The differential diagnosis of DSAP includes such small hyperkeratotic lesions as actinic keratoses (AKs), seborrheic or stucco keratoses, flat warts, pityriasis lichenoides chronica, excoriated insect bites, and guttate psoriasis as well as more annular lesions such as tinea corporis. DSAP is most frequently confused with AK, and the two entities may coexist. One distinguishing feature is that DSAP frequently involves the legs but rarely the face, whereas AKs are very common on the face.1 If the diagnosis is not clear clinically, it can be confirmed easily with skin biopsy.

All types of porokeratosis have a very distinctive histopathologic picture. The threadlike border is the cornoid lamella, and it has a very specific microscopic appearance; there is a distinct parakeratotic column overlying an area of epidermis with an absent granular layer and occasional dyskeratotic cells.3 It is very important for a biopsy to be taken across the edge of the peripheral raised rim in order to see this characteristic pathology. A biopsy that only contains the central portion of a larger lesion may only show nonspecific findings.
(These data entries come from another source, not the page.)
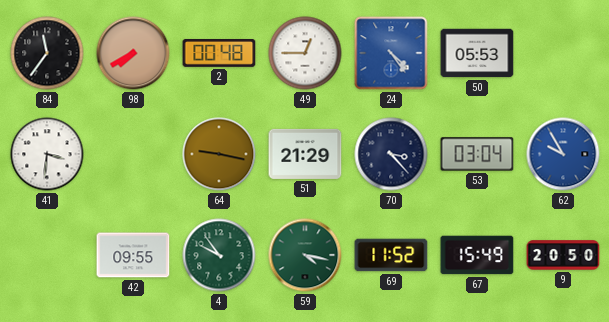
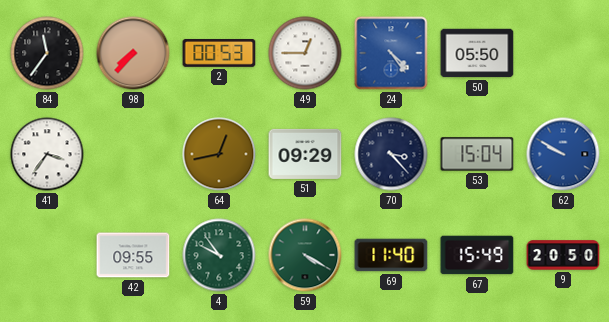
98: 7:40 -> 7:37
2: 00:48 -> 00:53
50: 05:53 -> 05:50
41: 3:31 -> 3:36
64: 9:17 -> 12:43
51: 21:29 -> 09:29
53: 03:04 -> 15:04
62: 9:55 -> 9:50
59: 4:17 -> 4:20
69: 11:52 -> 11:40
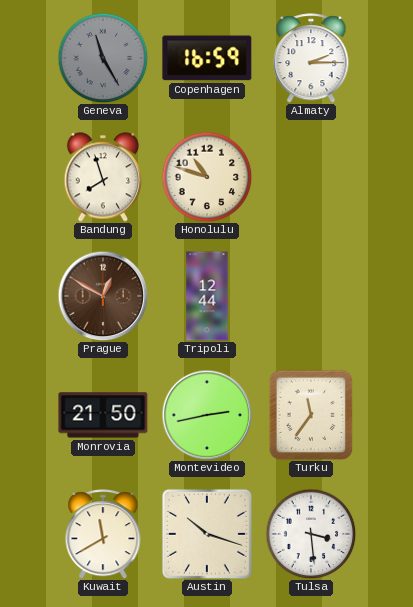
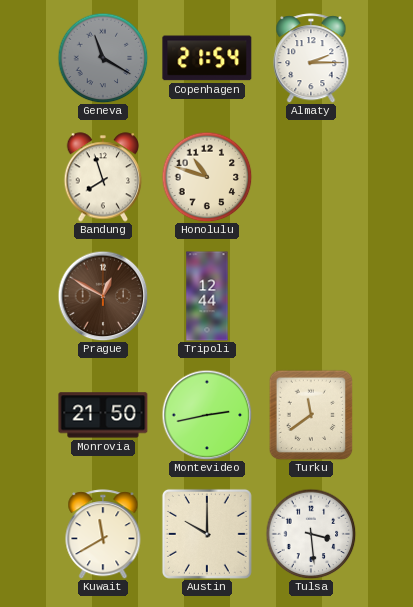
Geneva: 11:25 -> 11:20
Copenhagen: 16:59 -> 21:54
Turku: 11:36 -> 11:39
Austin: 10:18 -> 10:00
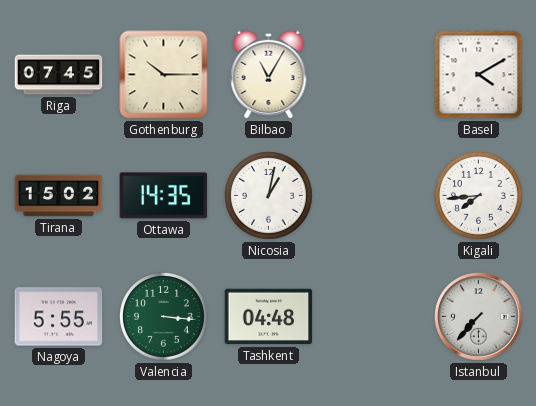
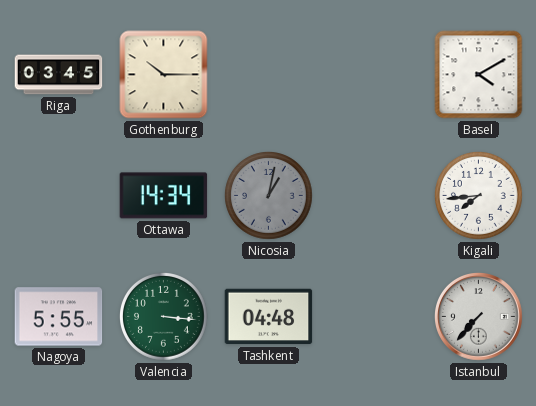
Riga: 07:45 -> 03:45
Bilbao: 11:05 -> none
Tirana: 15:02 -> none
Ottawa: 14:35 -> 14:34
Nicosia dial: white -> grey
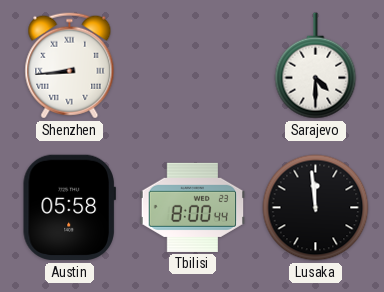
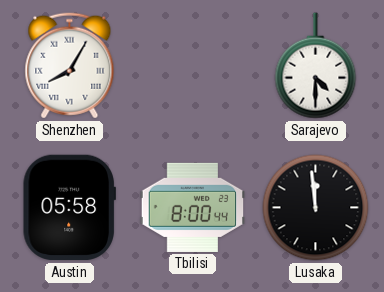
Shenzhen: 8:44 -> 8:05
The lesions of porokeratosis generally increase in size and number with time.4 Malignant degeneration, especially the appearance of squamous cell carcinoma (SCC), has been reported in all types of porokeratosis except for punctate keratosis. SCC is more common in the larger longstanding lesions of porokeratosis of Mibelli and linear porokeratosis than in DSAP.4

Many treatments have been reported for porokeratosis because no option is uniformly effective. If the abnormal clone of keratinocytes is not completely destroyed, lesions will recur. Reported treatment options include cryotherapy, topical 5-fluorouracil, topical retinoids, topical imiquimod, ablative lasers, curettage, excision, and dermabrasion. Widespread lesions have been treated with oral acitretin (Soriatane), but the condition recurs after discontnuation.1 Porokeratosis can be extremely difficult to treat and very frustrating for both the practitioner and the patient.

A biopsy was performed in this patient to confirm the diagnosis. The patient returned for his results, and after a thorough discussion of the condition and treatment options, he chose to observe the condition in lieu of treatment.